Ouest-France, 12 novembre 2012

Publié le 12 novembre 2012, dans Revue de presse

Doisneau raconté par son ami Pozner

2012, c’est l’année du centenaire d’un personnage hors du commun : Robert Doisneau le photographe. Son ami André Pozner se souvient et raconte ses années Doisneau. Ce sont aussi des années Prévert, car c’est chez Prévert avec qui il a écrit Hebdromadaires (1972) qu’ils se sont rencontrés. Ça a enchaîné sur une longue balade à trois dans le quartier de Montmartre, le poète en guise de modèle, Doisneau en reporter, Pozner photographiant la scène. Longue déambulation, bavardages du coq-à-l’âne. Les images sont reproduites dans le texte. Une bande de copains et la ville de Paris pour décor. Doisneau en photographe photographié. La suite a duré une vingtaine d’années, jusqu’à la mort de Doisneau en 1994, et les rencontres n’ont jamais cessé, dans les bistrots ou à Montrouge chez le photographe qui devenait de plus en plus célèbre mais ne changeait pas.
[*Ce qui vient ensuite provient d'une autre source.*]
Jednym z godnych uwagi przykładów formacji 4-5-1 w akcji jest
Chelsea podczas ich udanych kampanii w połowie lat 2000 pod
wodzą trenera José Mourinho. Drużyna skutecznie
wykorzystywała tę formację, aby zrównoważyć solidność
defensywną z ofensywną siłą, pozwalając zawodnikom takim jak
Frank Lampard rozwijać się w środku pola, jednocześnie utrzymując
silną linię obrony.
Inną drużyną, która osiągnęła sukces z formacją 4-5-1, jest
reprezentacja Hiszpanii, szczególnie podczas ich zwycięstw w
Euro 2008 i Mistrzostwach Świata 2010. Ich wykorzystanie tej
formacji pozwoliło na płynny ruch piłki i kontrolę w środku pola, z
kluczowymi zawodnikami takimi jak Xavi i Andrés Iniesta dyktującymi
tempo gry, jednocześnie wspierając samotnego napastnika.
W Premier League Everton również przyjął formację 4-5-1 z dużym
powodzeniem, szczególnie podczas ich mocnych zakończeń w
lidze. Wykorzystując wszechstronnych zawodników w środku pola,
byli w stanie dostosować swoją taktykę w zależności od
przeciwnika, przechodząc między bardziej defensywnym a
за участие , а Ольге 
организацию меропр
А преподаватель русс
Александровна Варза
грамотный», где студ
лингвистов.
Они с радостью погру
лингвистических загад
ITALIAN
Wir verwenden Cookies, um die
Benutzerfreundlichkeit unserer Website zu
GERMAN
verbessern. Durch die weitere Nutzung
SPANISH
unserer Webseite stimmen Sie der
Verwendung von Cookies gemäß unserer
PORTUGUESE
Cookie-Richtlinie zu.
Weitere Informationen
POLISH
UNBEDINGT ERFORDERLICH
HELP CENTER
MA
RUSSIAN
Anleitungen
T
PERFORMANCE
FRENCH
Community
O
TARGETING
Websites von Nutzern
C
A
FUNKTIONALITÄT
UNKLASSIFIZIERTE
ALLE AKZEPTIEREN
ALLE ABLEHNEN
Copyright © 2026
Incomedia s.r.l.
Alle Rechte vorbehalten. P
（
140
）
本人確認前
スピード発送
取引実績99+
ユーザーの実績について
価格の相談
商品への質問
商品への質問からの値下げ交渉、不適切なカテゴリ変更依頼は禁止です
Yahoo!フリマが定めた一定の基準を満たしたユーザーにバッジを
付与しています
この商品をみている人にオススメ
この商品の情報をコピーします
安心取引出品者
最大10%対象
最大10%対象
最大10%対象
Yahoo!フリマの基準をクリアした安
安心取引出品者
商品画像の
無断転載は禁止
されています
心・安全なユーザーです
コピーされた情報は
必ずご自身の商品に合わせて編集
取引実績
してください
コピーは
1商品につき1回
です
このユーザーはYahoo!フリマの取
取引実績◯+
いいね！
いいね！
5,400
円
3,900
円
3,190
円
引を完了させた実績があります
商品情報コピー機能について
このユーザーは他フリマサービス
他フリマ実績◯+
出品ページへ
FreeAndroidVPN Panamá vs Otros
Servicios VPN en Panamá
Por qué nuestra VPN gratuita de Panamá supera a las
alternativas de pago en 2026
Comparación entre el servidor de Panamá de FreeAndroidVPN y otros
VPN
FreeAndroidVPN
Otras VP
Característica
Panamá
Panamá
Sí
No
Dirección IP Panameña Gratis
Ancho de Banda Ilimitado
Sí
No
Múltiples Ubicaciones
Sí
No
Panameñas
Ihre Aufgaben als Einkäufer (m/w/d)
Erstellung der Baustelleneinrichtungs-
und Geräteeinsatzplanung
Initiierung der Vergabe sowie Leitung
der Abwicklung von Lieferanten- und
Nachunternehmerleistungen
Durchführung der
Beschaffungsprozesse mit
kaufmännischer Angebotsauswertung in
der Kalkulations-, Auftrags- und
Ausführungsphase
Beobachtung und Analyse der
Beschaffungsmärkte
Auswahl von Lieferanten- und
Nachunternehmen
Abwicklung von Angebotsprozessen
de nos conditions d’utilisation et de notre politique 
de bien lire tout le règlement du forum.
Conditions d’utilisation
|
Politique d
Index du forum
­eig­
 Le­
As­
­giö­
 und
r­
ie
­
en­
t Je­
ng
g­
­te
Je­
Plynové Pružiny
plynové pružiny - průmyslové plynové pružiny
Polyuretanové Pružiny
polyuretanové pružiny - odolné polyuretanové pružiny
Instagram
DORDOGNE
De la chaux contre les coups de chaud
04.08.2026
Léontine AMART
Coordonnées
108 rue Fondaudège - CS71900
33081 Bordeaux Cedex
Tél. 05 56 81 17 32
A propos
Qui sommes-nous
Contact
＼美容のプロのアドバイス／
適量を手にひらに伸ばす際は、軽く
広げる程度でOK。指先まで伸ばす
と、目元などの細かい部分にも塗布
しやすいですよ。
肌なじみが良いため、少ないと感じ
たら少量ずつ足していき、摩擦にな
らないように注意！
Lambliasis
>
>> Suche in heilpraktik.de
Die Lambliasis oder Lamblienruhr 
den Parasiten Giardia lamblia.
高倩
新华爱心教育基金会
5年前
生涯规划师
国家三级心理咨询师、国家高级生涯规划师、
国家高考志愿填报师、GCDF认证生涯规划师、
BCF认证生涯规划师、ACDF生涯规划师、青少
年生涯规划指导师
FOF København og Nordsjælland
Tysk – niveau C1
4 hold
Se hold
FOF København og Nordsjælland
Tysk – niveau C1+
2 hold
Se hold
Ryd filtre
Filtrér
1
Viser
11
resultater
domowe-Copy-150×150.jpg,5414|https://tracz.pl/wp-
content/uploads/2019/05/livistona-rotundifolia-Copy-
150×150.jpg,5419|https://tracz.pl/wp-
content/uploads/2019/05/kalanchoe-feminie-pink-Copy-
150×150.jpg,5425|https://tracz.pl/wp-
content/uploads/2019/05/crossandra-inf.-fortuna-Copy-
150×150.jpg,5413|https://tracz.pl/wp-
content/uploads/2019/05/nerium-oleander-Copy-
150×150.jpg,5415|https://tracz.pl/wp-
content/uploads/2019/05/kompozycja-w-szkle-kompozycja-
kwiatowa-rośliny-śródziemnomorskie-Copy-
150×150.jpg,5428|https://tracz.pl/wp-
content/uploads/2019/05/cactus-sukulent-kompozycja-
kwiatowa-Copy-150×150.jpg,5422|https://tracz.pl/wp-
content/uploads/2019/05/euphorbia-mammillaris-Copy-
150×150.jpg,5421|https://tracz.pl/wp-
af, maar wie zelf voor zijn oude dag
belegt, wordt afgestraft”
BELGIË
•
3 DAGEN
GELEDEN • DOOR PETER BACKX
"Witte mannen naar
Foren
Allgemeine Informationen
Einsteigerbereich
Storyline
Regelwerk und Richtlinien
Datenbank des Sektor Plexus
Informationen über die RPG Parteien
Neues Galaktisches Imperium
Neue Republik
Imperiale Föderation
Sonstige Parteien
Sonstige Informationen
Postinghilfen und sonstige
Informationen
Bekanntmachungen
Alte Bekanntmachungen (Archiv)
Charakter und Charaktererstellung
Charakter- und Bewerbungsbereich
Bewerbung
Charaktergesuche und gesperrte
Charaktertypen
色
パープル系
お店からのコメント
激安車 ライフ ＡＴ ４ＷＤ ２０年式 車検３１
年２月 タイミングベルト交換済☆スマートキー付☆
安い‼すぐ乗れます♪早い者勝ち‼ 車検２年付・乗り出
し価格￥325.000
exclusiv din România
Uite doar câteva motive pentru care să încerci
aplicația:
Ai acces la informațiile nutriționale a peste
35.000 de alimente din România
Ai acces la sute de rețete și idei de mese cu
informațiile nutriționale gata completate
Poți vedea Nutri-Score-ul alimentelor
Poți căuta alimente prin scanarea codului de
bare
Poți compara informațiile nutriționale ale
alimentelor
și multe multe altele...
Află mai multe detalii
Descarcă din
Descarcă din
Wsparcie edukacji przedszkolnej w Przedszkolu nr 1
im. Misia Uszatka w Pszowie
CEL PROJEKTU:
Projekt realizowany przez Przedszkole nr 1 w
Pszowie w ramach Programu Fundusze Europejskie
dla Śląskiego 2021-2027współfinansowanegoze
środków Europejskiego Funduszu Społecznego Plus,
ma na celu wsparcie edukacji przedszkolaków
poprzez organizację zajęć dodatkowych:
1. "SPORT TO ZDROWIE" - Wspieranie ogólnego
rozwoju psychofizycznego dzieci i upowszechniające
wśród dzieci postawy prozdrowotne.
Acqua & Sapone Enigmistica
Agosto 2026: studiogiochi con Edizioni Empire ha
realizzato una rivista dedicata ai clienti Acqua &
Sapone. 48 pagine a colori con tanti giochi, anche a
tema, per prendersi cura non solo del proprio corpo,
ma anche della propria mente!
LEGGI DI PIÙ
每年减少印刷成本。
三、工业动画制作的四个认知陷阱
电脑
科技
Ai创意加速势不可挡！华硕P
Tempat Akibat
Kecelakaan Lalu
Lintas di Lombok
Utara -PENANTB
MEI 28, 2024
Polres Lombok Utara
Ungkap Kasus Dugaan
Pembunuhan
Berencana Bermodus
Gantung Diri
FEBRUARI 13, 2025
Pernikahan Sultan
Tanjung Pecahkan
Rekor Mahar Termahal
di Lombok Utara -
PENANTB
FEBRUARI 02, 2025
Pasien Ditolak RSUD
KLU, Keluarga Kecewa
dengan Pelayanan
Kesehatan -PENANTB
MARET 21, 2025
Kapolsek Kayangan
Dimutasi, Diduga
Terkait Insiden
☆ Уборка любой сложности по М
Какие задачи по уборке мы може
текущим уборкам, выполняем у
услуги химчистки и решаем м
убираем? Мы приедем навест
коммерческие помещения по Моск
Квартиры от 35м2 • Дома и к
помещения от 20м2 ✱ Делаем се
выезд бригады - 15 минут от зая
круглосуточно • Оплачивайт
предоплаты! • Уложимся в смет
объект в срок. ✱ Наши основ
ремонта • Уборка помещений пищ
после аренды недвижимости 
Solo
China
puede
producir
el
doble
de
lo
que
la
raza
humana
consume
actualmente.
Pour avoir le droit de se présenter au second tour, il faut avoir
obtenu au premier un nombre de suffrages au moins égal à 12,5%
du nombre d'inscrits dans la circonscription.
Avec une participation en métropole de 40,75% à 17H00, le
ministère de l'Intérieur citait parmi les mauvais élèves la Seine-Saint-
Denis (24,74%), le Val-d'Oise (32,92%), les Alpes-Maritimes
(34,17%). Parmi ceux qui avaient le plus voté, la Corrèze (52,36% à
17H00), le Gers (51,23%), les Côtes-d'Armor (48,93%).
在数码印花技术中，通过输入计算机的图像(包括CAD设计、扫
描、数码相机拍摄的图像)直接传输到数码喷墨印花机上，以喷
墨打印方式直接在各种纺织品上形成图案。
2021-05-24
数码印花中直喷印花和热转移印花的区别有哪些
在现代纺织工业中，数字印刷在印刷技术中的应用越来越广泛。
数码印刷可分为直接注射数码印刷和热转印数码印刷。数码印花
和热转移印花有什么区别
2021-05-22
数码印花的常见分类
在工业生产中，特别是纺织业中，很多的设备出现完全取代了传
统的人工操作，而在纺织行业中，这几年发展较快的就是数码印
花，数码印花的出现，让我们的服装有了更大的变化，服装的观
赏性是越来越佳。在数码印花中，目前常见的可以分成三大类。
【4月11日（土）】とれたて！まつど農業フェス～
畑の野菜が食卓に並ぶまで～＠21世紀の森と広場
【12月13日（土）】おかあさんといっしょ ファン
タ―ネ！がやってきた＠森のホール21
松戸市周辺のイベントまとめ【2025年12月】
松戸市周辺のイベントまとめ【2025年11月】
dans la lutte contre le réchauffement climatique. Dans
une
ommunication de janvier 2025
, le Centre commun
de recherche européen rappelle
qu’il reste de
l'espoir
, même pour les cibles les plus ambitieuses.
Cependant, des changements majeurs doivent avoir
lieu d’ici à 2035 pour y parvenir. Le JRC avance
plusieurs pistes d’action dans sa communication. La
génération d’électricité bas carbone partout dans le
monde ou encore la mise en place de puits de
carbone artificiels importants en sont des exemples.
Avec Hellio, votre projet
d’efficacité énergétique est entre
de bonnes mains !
C’est le portrait d’un artiste qui défrichait son chemin, et d’une certaine époque, l’après Mai 1968. L’amour et l’humour, et toujours la révolte d’un petit bonhomme souriant sous sa casquette de velours, qui haïssait l’injustice, et qui disait : « Il y a des moments où l’on travaille comme un barbare, avec un besoin quasi animal de faire des choses, sans raisonner. Ce sont des moments de grande créativité, comme on dit. »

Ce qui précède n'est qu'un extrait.